Two pictures of the crash Image copyright Dominic Parnell
Image caption The driver of one of the trains was among the injured, British Transport Police said

A signaller misjudged the space available on the platform for two trains that collided in Plymouth, an initial investigation has found.

A train travelling from Penzance to Exeter collided with another train on platform six just after 15.30 BST on 3 April.

The Rail Accident Investigation Branch initial findings found the signaller believed there was enough space for both trains on the platform.

About 35 people were injured.

The report said: "Allowing trains to share a platform is known as permissive working, and is allowed for passenger trains using platform six.

"The signaller could see the rear of the train from the signal box window and estimated there was enough room for the moving train to fit on the platform.
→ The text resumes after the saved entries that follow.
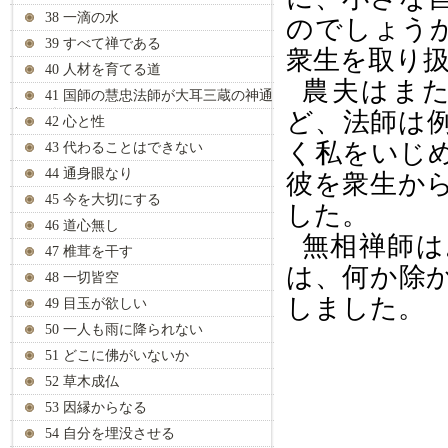
38 一滴の水
のでしょう
39 すべて禅である
衆生を取り
40 人材を育てる道
農夫はま
41 国師の慧忠法師が大耳三蔵の神通
力を見抜く
ど、法師は
42 心と性
く私をいじ
43 代わることはできない
44 通身眼なり
彼を衆生か
45 今を大切にする
した。
46 道心無し
無相禅師は
47 椎茸を干す
は、何か除
48 一切皆空
しました。
49 目玉が欲しい
50 一人も雨に降られない
51 どこに佛がいないか
52 草木成仏
53 因縁からなる
54 自分を埋没させる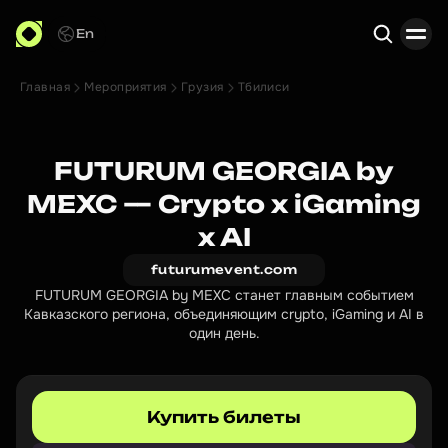
En
Главная
Мероприятия
Грузия
Тбилиси
Поиск
FUTURUM GEORGIA by
MEXC — Crypto x iGaming
x AI
futurumevent.com
FUTURUM GEORGIA by MEXC станет главным событием
Кавказского региона, объединяющим crypto, iGaming и AI в
один день.
Купить билеты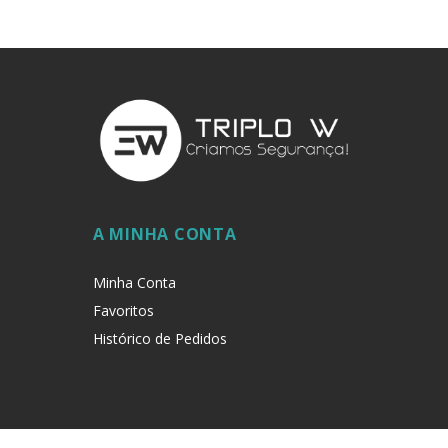
A MINHA CONTA
Minha Conta
Favoritos
Histórico de Pedidos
This was not the case."

One of the trains was moved to platform six due to passenger lifts being closed for maintenance on alternative platforms, the report said.

Image copyright Dominic Parnell
Image caption The Rail Accident Investigation Branch will lead the investigation into the crash

While approaching Plymouth, the moving train accelerated to about 21 mph and went through a relatively tight, left-hand curve.

That is when the driver saw the rear of the stationary train on platform six and was surprised to see it so close to the west end of the platform.

The investigation report said: "He looked at the tracks to confirm which route the train was taking and, realising a collision was imminent, applied the emergency brake.

"This was around three seconds before the collision, which occurred at about 15 mph.

"Many passengers were standing in preparation to leave the train and were thrown into the train's fixtures and onto the floor.